Evan shot the guard high in the chest as a bullet went past his ear and thunked into a support column. He fired again, and the first man staggered, clutching his belly now instead of his burned hand.
Weiss lurched past Evan, plunging down the steps into the rain. The fire burned even more brightly, more fiercely, spreading down his neck and chest. He tried to run, thrashing his arms, trailing horrific pennants of red and orange and gold. A single howl escaped him—and his next gasping breath sucked the flames down his throat into his lungs.
She was laughing. She ran from the shadows to the verandah banister, leaning out into the rain, raking the long dark hair from her face as she watched him burn. He staggered out onto the storm-soaked lawn and crumpled to his knees.

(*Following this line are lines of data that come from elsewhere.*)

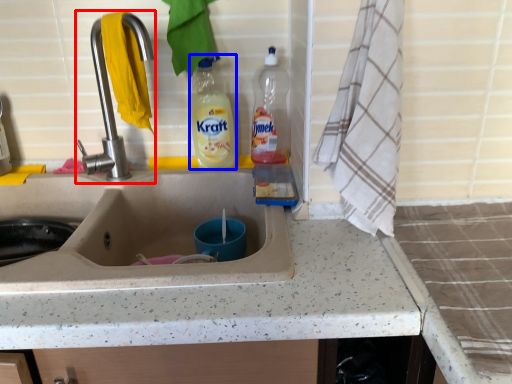 Question: Which point is closer to the camera, tap (highlighted by a red box) or bottle (highlighted by a blue box)?

Choices:
 (A) tap
 (B) bottle

Answer: (A) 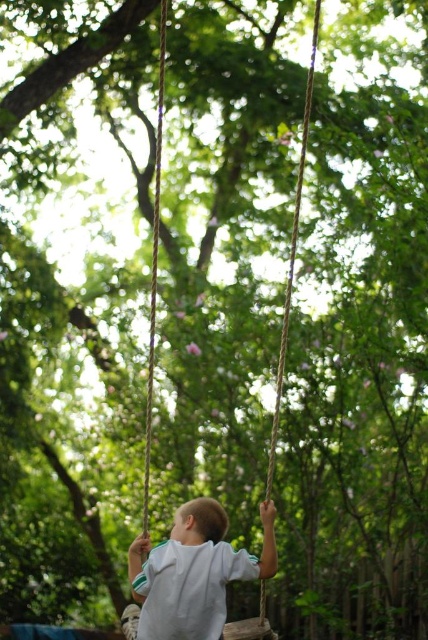 Measure the distance between point (267,548) and camera.

Point (267,548) is 4.49 meters from camera.

Locate an element on the screen. white cotton shirt at center is located at coordinates (193, 572). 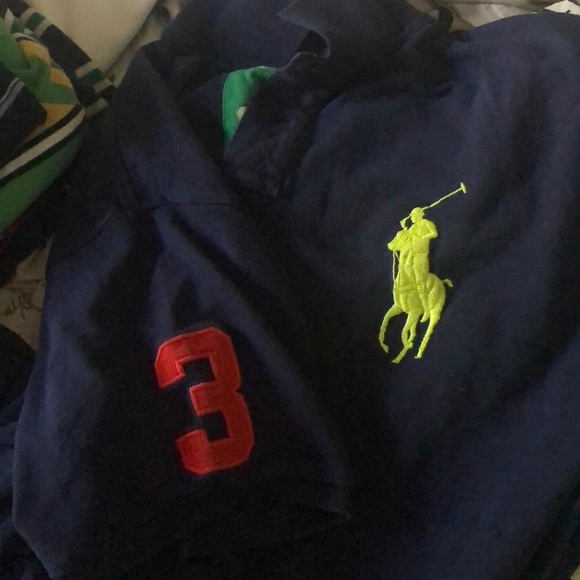 At what (x,y) coordinates should I click in order to perform the action: click on cloth surface. Please return your answer as a coordinate pair (x, y). Looking at the image, I should click on (26, 307). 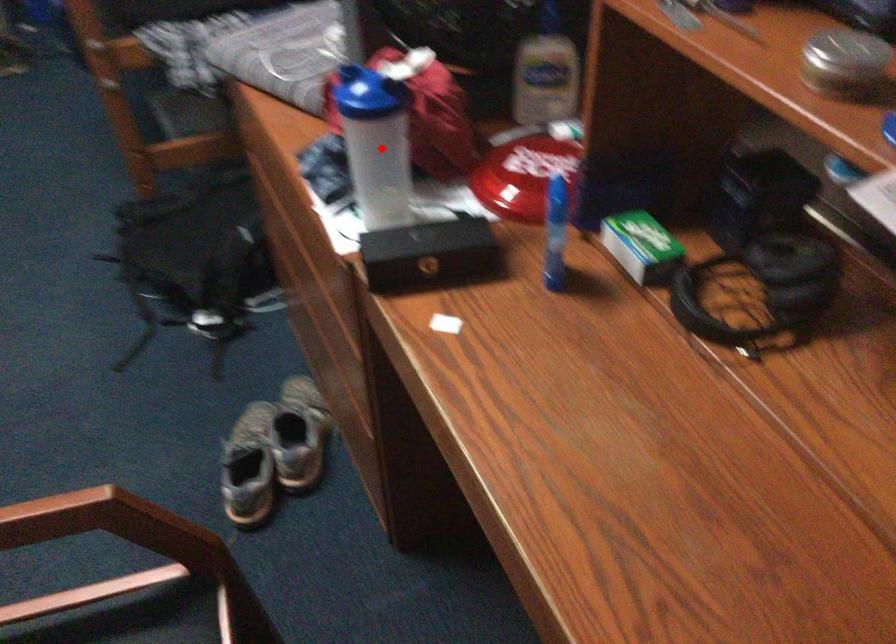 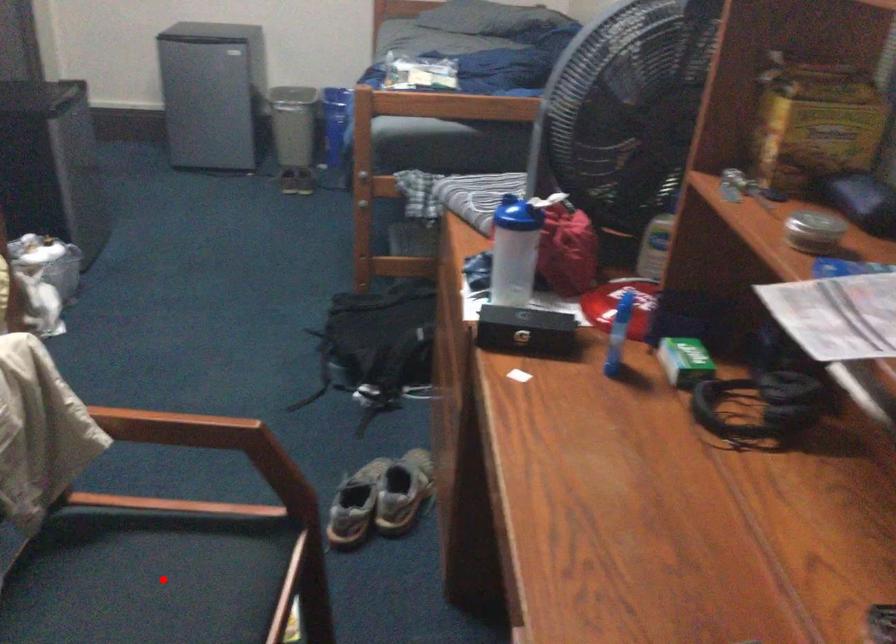 I am providing you with two images of the same scene from different viewpoints. A red point is marked on the first image and another point is marked on the second image. Is the red point in image1 aligned with the point shown in image2?

No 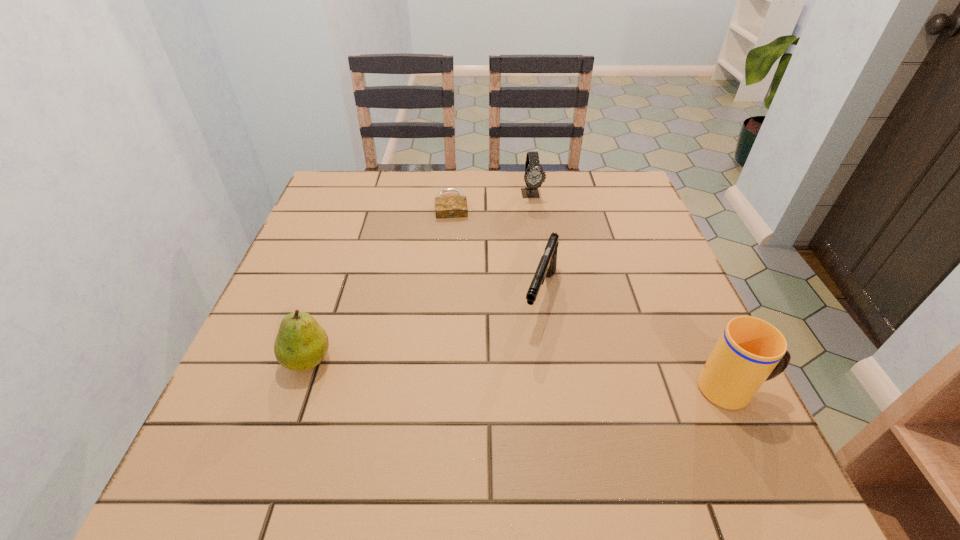 Image resolution: width=960 pixels, height=540 pixels. Find the location of `vacant space located on the keyhole side of the shortest object`. vacant space located on the keyhole side of the shortest object is located at coordinates (457, 306).

The image size is (960, 540). What are the coordinates of `free region located on the keyhole side of the shortest object` in the screenshot? It's located at click(x=455, y=264).

You are a GUI agent. You are given a task and a screenshot of the screen. Output one action in this format:
    pyautogui.click(x=<x>, y=<y>)
    Task: Click on the vacant space situated 0.160m on the keyhole side of the shortest object
    The image size is (960, 540).
    Given the screenshot: What is the action you would take?
    pyautogui.click(x=454, y=256)

Find the location of `vacant position located on the face of the watch`. vacant position located on the face of the watch is located at coordinates (549, 274).

Where is `free space located 0.170m on the face of the watch`? free space located 0.170m on the face of the watch is located at coordinates (541, 240).

Where is `free region located on the face of the watch`? free region located on the face of the watch is located at coordinates (537, 220).

This screenshot has height=540, width=960. In order to click on padlock present at the far edge in this screenshot , I will do `click(446, 206)`.

The height and width of the screenshot is (540, 960). Identify the location of watch located at the far edge. (534, 176).

Find the location of a particular element. object that is at the near edge is located at coordinates (750, 351).

Identify the location of object present at the left edge. This screenshot has height=540, width=960. (301, 344). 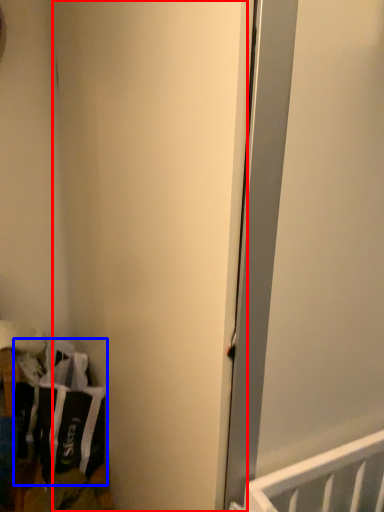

Evan felt a hand touch his ankle. He bent to help Holly to her feet and wrapped an arm around her as they watched Weiss blaze like a torch. At length there was nothing left to feed the flames. The rain fell, the fire withered, and the laughter faded away.
Lachlan slid his gun back into his waistband and put both arms around Holly. She clung to him for a moment, then eased away and lifted her head. He saw for an instant what she would look like when she was old.
“We need—” She coughed thickness from her throat and tried again. “We need to find Lulah. And Alec and—”
“It’s all right, child,” her aunt said from behind them, and they turned. “We weren’t hurt. Just—we weren’t hurt.”
Just frightened
was something Tallulah Eglantine McClure would never say in a million years.
Nicky had approached the girl, who was leaning against the banister, surveying them all with a challenging glint in her pale blue eyes. He said something low and indistinct in what Lachlan presumed was Hungarian. She replied in English.
“I took his life because he took mine.”
Her lips curved at one corner in a smile that mocked and hated. Lachlan wondered suddenly if she would ever forget how to smile that way. Somehow he doubted it.
SHE FEELS THINGS FLICKERING inside her like distant stars.
When she is finally free of the baby and the kind blond man touches her forehead and she sleeps, she wakes without truly awakening to a painful blaze that sets her whole body stinging for one endless instant. She has not truly been asleep one moment since. Conscious in a vague way of being carried, of voices, of some other man touching her without touching her—that is when the pinpricks of light flare painfully behind her eyes. Slowly, tentative and quivering, tendrils of light lace together in a complex white-gold glow until she experiences true awareness for the first time in her life. When some man’s disembodied touch shrouds the lovely radiance, she hates him. When he ties the string around her finger, she gives a soundless scream.
But then the strangest thing happens. All the vivid little sparks pulse, shift, dance this way and that, seeking each other in new patterns. They settle, poised in quivering anticipation. She watches them, feels them, wondering if they can free themselves from the binding.
That thought is all they have been waiting for.
They work swiftly, merrily, finding and immolating the specks of light twined around the binding threads. Finished, they seek new work before she can fully realize she is free, before she can call them back to her. When there is nothing more for them to do, they spark and shimmer, and return. By the time she opens her eyes, and stands, and hears his arrogant menacing voice, the separate constellations inside her have resolved into a river of light as brilliant as the Milky Way.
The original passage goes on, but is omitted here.